■ **Stored data**:

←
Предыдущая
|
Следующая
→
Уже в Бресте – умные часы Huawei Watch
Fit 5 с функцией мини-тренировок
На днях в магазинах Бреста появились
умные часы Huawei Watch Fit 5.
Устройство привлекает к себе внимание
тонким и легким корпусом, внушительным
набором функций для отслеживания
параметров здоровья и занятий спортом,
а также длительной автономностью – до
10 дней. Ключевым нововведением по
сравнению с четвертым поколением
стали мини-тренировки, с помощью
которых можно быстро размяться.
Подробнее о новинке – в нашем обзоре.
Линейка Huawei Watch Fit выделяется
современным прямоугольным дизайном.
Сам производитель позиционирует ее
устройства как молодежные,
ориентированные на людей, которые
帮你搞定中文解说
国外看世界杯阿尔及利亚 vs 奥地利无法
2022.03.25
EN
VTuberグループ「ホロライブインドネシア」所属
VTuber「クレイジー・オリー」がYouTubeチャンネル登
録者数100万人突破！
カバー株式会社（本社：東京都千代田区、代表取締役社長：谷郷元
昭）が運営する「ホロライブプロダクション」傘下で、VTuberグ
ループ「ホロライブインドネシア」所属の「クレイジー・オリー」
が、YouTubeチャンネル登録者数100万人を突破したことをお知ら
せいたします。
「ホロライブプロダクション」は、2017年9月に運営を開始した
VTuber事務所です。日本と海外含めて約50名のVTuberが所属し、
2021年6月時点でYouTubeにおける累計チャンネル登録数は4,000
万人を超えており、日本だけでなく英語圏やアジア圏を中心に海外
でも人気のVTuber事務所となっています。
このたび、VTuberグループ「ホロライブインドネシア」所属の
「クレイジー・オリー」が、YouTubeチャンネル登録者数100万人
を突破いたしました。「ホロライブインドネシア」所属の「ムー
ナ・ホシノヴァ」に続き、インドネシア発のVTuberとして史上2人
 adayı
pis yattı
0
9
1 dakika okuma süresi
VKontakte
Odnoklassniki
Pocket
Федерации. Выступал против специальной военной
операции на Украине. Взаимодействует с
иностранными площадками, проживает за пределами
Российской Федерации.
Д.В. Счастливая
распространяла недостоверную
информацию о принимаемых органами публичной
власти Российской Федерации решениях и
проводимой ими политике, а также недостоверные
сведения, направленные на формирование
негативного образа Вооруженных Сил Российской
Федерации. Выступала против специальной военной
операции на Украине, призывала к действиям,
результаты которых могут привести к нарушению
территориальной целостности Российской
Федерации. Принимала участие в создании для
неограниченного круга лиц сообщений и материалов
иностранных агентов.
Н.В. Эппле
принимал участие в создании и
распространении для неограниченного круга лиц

■ **Directions for this task**: A single number is required: the count of lines in the data above that include the word "специальной".

■ **Task answer**: 2